Editor's Note: Some of the articles described below are not yet available at the PNAS site, but they are scheduled to be posted some time this week.
Researchers from the Riken Center for Integrative Medical Sciences and the Keio University School of Medicine describe a cytotoxic CD4 T cell immune signature in blood samples from supercentenarians — individuals who are at least 110 years old. Using single-cell RNA sequencing, the team took a look at transcriptomic patterns in circulating immune cells from seven supercentenarians and five controls under 110, focusing on more than 61,200 individual peripheral blood mononuclear cells. Along with enhanced representation of CD4 cytotoxic T lymphocytes, particularly those with expression features resembling CD8 cytotoxic T lymphocytes, the authors saw expansion of specific CD4 T cell clones in the supercentenarians, based on subsequent single-cell T cell receptor sequencing on two individuals reaching an exceptional age. "[G]enerally CD4 T cells have helper, but not cytotoxic, functions under physiological conditions," they explain, noting that the "conversion of helper CD4 T cells to a cytotoxic variety might be an adaptation to the late stage of aging." GenomeWeb has more on this, here.
For another paper set to come out in PNAS this week, a team from Oregon Health and Science University, Microsoft Research, and the University of Washington provides evidence suggesting relatively subtle changes in the proportion of hematopoietic stem cells that differentiate into mature blood cells can prompt acute myeloid leukemia (AML)-related hematopoietic blast cells to build up in the blood and bone marrow. The researchers did differentiation rate modeling, fluorescent in situ hybridization, and cell sequencing, uncovering mature blood cell types that continued to arise through differentiation in AML, albeit at lower-than-usual rates. "We experimentally validated that mature myeloid cells have the same genotype as leukemic blasts, demonstrating that there is not a complete block in differentiation," the authors report, noting that the results may impact if, and how, treatments targeting differentiation may be used in AML in the future.

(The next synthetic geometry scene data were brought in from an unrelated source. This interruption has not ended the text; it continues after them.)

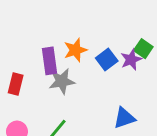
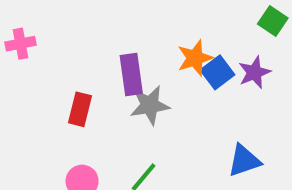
green square: (143, 49) -> (273, 21), moved
orange star: (75, 50) -> (195, 58), moved

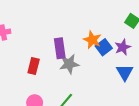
orange star: (195, 58) -> (92, 40), turned -30
blue triangle: (244, 161) -> (125, 72), moved, turned -42

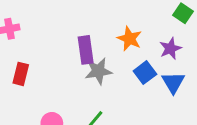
blue square: (104, 47) -> (145, 73), moved
red rectangle: (34, 66) -> (21, 74), moved

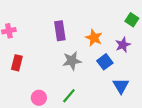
purple rectangle: (86, 50) -> (60, 31), moved
blue triangle: (173, 82) -> (121, 86), moved

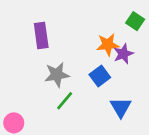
orange star: (94, 38) -> (108, 45), moved, turned -30
green line: (69, 96) -> (65, 101), moved

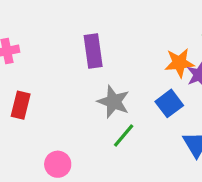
gray star: (57, 75) -> (113, 102), turned 30

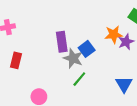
purple rectangle: (93, 51) -> (62, 42), moved
blue square: (169, 103) -> (87, 49), moved

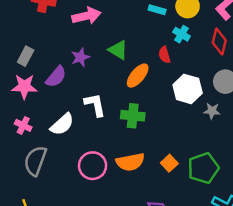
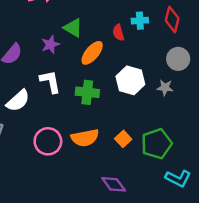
cyan cross: (181, 34) -> (140, 21), moved, turned -35
purple star: (80, 57) -> (50, 45), moved
white hexagon: (188, 89) -> (130, 80), moved

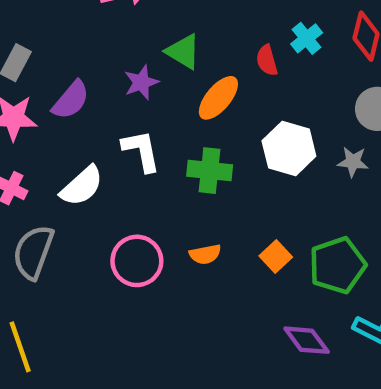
cyan cross: (140, 21) -> (307, 38), turned -35
orange semicircle: (85, 138) -> (205, 254), size x0.6
purple diamond: (114, 184) -> (307, 340), moved

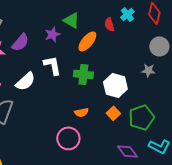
white hexagon: (289, 149) -> (115, 85), moved
pink circle: (137, 261) -> (68, 138), moved

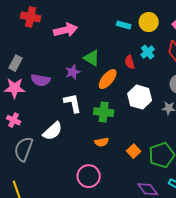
purple semicircle: (20, 42) -> (41, 80), turned 60
white semicircle: (25, 81) -> (53, 131), moved
white hexagon: (115, 85) -> (140, 97), moved
orange semicircle: (81, 112) -> (102, 142), moved

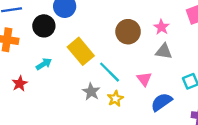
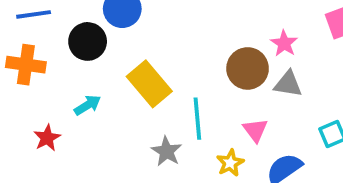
brown circle: (128, 32) -> (248, 68), moved
cyan line: (110, 72) -> (197, 119), turned 40
yellow star: (115, 99) -> (230, 163), moved

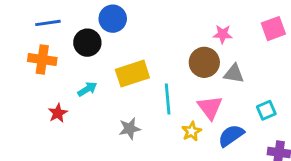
pink star: (284, 43) -> (223, 34), moved, turned -30
yellow rectangle: (149, 84) -> (132, 74), turned -68
pink triangle: (255, 130) -> (210, 107), size x1.4
gray star: (167, 151) -> (130, 129), moved, turned 30

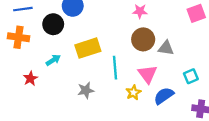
pink star: (223, 34) -> (140, 11), moved

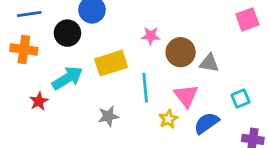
pink star: (140, 11) -> (151, 36), moved
cyan arrow: (53, 60) -> (67, 78), size x1.6

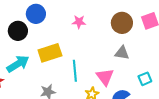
pink star: (151, 36) -> (79, 22), moved
brown circle: (181, 52) -> (122, 23), moved

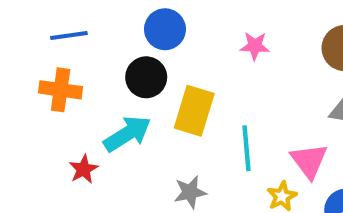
black circle: (18, 31) -> (146, 77), moved
yellow rectangle: (50, 53) -> (194, 111), turned -55

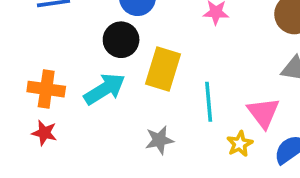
orange cross: (61, 90) -> (46, 89), moved
red star: (84, 169) -> (44, 133), moved, turned -30

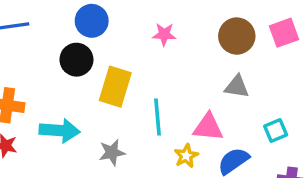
cyan arrow: (105, 89) -> (60, 131), moved, turned 36
pink triangle: (263, 113) -> (208, 127), turned -48

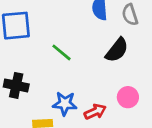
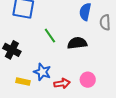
black semicircle: (117, 50) -> (77, 43), moved, turned -150

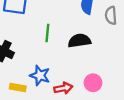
green line: (50, 36) -> (47, 33), turned 42

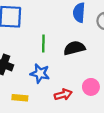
blue star: (40, 76) -> (40, 73), moved

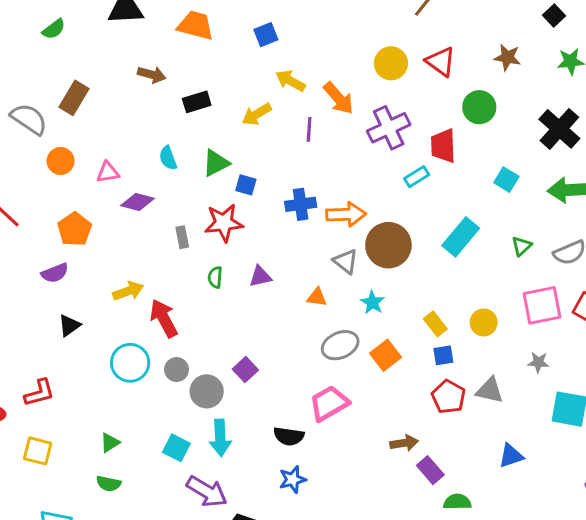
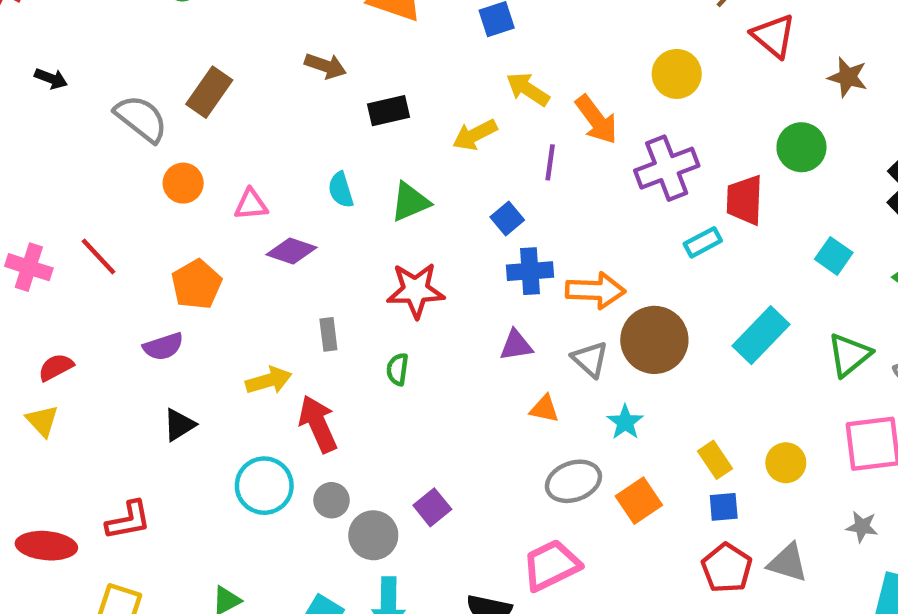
red triangle: (441, 62) -> (774, 36), moved
blue square: (246, 185) -> (507, 218), moved, turned 30
gray rectangle: (182, 237) -> (328, 334), moved
green triangle: (522, 246) -> (849, 355), size x1.5
purple triangle: (260, 276) -> (516, 345), moved

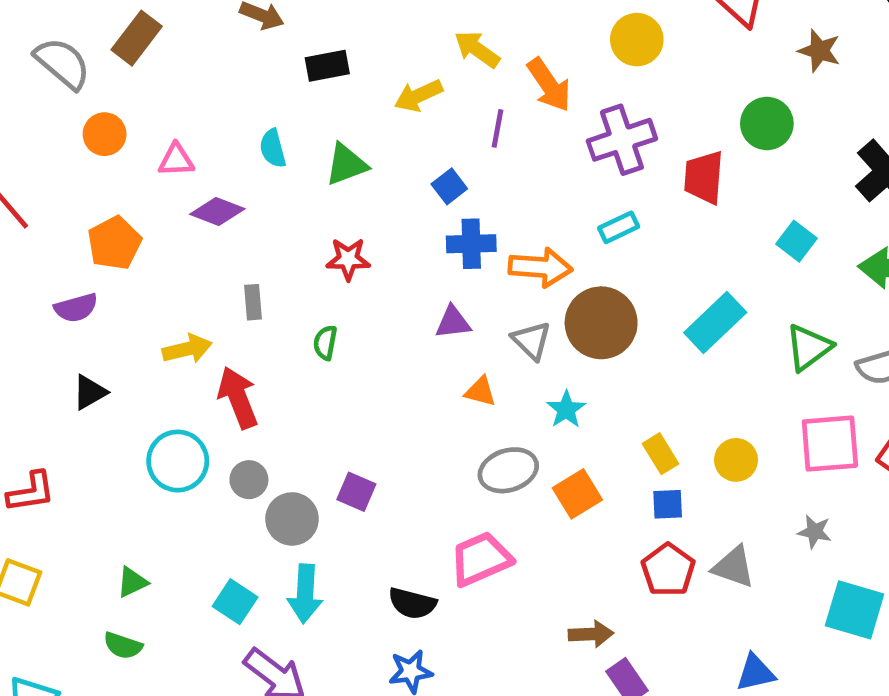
cyan rectangle: (703, 242) -> (619, 227), moved
red star: (416, 290) -> (348, 259), size x0.7
purple square: (432, 507) -> (356, 492), turned -30

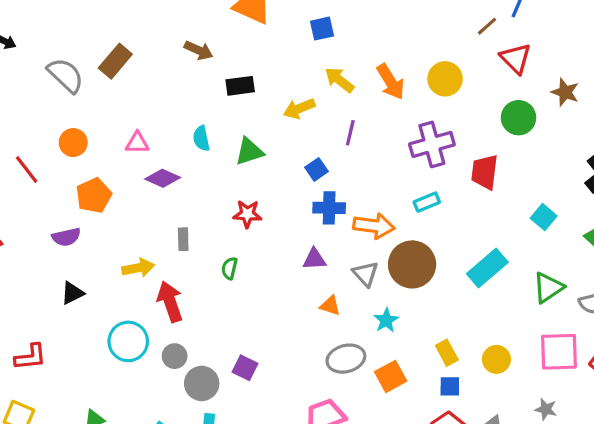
orange arrow: (549, 85) -> (391, 82), moved
green circle: (767, 124) -> (519, 118), moved
orange circle: (105, 134) -> (73, 143), moved

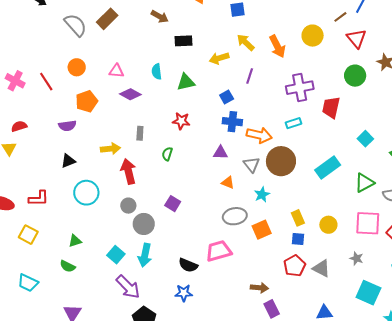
yellow circle: (445, 79) -> (313, 36), moved
cyan circle: (128, 341) -> (86, 193), moved
purple square: (245, 368) -> (173, 204), moved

An international team led by investigators in the US and Germany takes a look at the evolutionary history of beetles in the Coleoptera order, focusing on dramatic diversification within the lineage and the evolution of specialized plant-feeding lifestyles. In addition to a phylogenetic analysis built on more than 4,800 nuclear genes from 146 species of beetles or related insects, the researchers delved into specific features of beetle diversification with a broader analysis of 521 species represented by a few dozen genes, together with additional genome or transcriptome sequences. The analyses hinted that many beetles may have co-evolved and diversified with flowering plants, for example, nabbing enzyme-coding genes that help break down plant cell walls through horizontal gene transfer from bacteria and fungi. "Our findings clarify beetle phylogenetic relationships and reveal new insights into the evolution of specialized herbivory and why there are so many species of beetles," they report.